Dynamic stretching doesn’t hurt (or help) running performance

January 24th, 2012

Back in 2010, researchers at Florida State published a study showing that trained distance runner became about 5% less efficient and covered 3% less distance in a time trial if they did static stretching before the run. This was significant because, after a long series of studies showing that stretching compromises strength and power, it was one of the first to look at endurance performance.

Now the same researchers have published another study, in the current issue of Journal of Strength & Conditioning Research, this time looking at “dynamic” stretching instead of static stretching. Other than the stretching routine, the protocol is exactly the same. The runners spend 15 minutes stretching (or sitting quietly, during the control condition), then run for 30 minutes at 65% VO2max for a running economy measurement, then run as far as they can in the next 30 minutes.

This time, stretching had no significant effect on the distance covered in the time trial: stretchers covered 6.1 +/- 1.3 km, non-stretchers covered 6.3 +/- 1.1 km. On the other hand, the dynamic stretching did increase range of motion in the sit-and-reach test just as much as static stretching (from 32.3 to 37.6 cm). So the basic conclusion: if you’re really into stretching before a run, dynamic stretching will allow you to work on your flexibility without hurting your running performance.

One subtlety, which you pick up if you look at the individual results:

The dynamic warm-up routine takes a fair amount of energy (more details on that below). So you might wonder: for the less fit runners in the group, is it possible that they’re just tired out? The researchers do allude to this possibility:

[I]t is interesting to note that our top 2 performance runners both increased their performance under the dynamic stretching condition with the top runner seeing the largest increase in distance covered in the dynamic stretching condition of 0.2 km. Furthermore, the 2 runners in our study who covered the shortest distance performed better during the nonstretching control condition with the worst performance runner seeing the largest decline in performance after the stretching condition (i.e., 0.6 km). It is possible that elite endurance runners need a warm-up protocol of greater intensity and duration than do recreationally trained runners.

Looking back at the data, it actually looks to me like the top runner was better in the non-stretching condition, but maybe that’s just an artifact of the line thickness they used in the graph.

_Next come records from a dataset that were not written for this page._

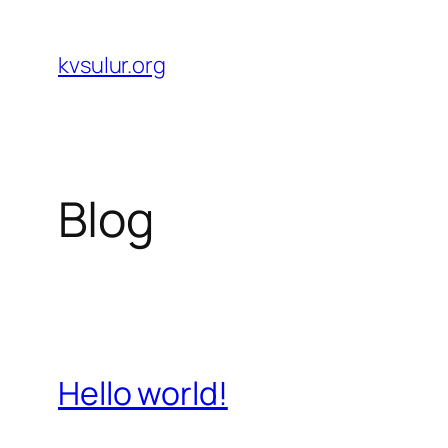
Skip
to
kvsulur.org
content
Blog
Hello world!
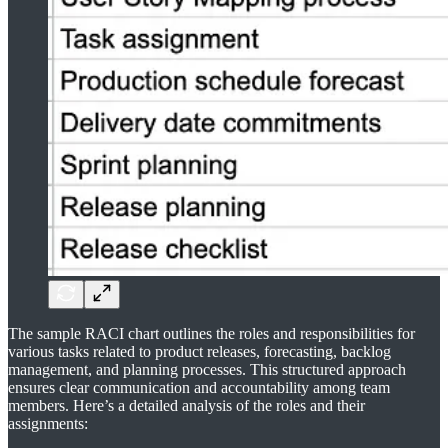
The sample RACI chart outlines the roles and responsibilities for
various tasks related to product releases, forecasting, backlog
management, and planning processes. This structured approach
ensures clear communication and accountability among team
members. Here’s a detailed analysis of the roles and their
assignments:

Either way, the differences are pretty small in all cases. To me, the moral of the story is: if you’re an endurance athlete, you may have many reasons for why and how you stretch, but “going faster” shouldn’t be one of them.

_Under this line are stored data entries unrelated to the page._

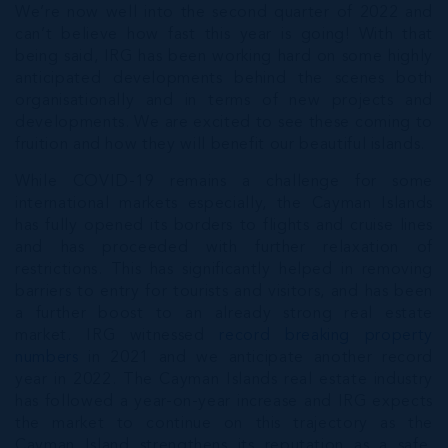
We’re now well into the second quarter of 2022 and
can’t believe how fast this year is going! With that
being said, IRG has been working hard on some highly
anticipated developments behind the scenes both
organisationally and in terms of new projects and
developments. We are excited to see these coming to
fruition and how they will benefit our beautiful islands.
While COVID-19 remains a challenge for some
international markets especially, the Cayman Islands
has fully opened its borders to flights and cruise lines
and has proceeded with further relaxation of
restrictions. This has significantly helped in removing
barriers to entry for tourists and visitors, and has been
a further boost to an already strong real estate
market. IRG witnessed
record breaking property
numbers
in 2021 and we anticipate another record
year in 2022. The Cayman Islands real estate industry
has followed a year-on-year increase and IRG expects
the market to continue on this trajectory as the
Cayman Island strengthens its reputation as a safe,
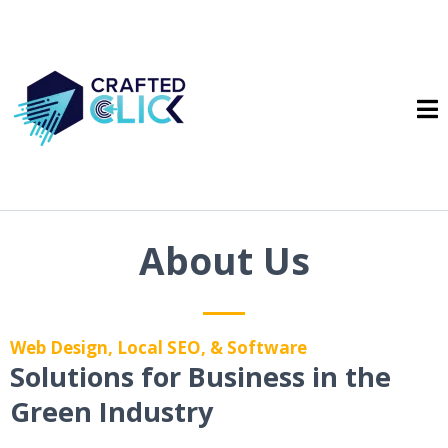
About Us
Web Design, Local SEO, & Software
Solutions for Business in the
Green Industry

As an addendum, here’s the stretching routine the study used:

A total of 10 different movements were used and completed in 15 minutes by performing 2 sets of 4 repetitions of each movement. The dynamic stretching movements were performed in the following order:

(a) Toe and Heel Walks: In these exercises, the subjects walked on their toes for 4 steps followed by walking on their heels for 4 steps to stretch the entire calf complex.

(b) Hip Series: The subjects performed a dynamic stretch of the hip flexors and extensors by placing their hands on a wall with their arms fully extended so that their body was at a 45 angle. In this position, each subject lifted his leg off the ground while bringing the knee to the chest and stepping over a hurdle placed laterally before returning to the starting position.

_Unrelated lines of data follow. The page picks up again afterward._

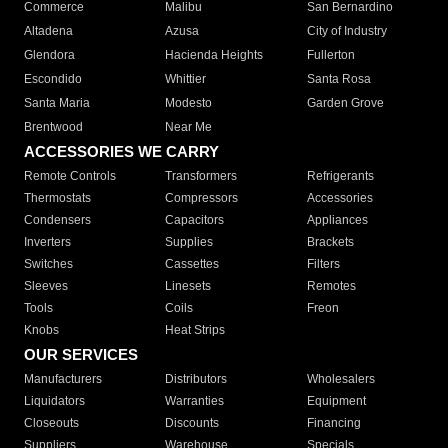
Commerce
Malibu
San Bernardino
Altadena
Azusa
City of Industry
Glendora
Hacienda Heights
Fullerton
Escondido
Whittier
Santa Rosa
Santa Maria
Modesto
Garden Grove
Brentwood
Near Me
ACCESSORIES WE CARRY
Remote Controls
Transformers
Refrigerants
Thermostats
Compressors
Accessories
Condensers
Capacitors
Appliances
Inverters
Supplies
Brackets
Switches
Cassettes
Filters
Sleeves
Linesets
Remotes
Tools
Coils
Freon
Knobs
Heat Strips
OUR SERVICES
Manufacturers
Distributors
Wholesalers
Liquidators
Warranties
Equipment
Closeouts
Discounts
Financing
Suppliers
Warehouse
Specials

(c) Hand Walks: The subjects stretched their calves and hamstrings by beginning in a pushup position and walking their feet as close to their hands while keeping their heels flat. As soon as the subjects’ heels came off the ground, they walked with their hands back to a pushup position.

After the hand walks, the subjects performed a series of walking lunges, including (d) rear lunges, (e) lateral lunges, (f ) forward lunges, (g) a knee pull to a lunge, and (h) an ankle pull to a lunge to focus on the quadriceps and gluteus maximus.

(i) Walking Groiners: The subjects began this movement in a pushup position and then brought 1 foot next to the same side hand as to perform a groiner. Instead of holding this position, the subjects walked their hands out to return to the starting position before performing the action on the opposite leg.

(j) Frankensteins: The subjects stood with their feet together and their arms extended straight out in front of them so that their arms were parallel to the ground. While walking, the subjects were instructed to kick 1 leg up to touch the opposite hand to focus on the hamstrings. Every time a step was taken, a kick was made.

 

Yoga vs. stretching for lower back pain

October 31st, 2011

I tend to post a lot about studies that find no benefits from traditional static stretching. Does that mean stretching has no benefits? No — it just means that the benefits are hard to quantify. So to be fair and balanced, I figured I should mention this recent study from the Archives of Internal Medicine, which suggests that stretching may be helpful for lower back pain (press releases here and here).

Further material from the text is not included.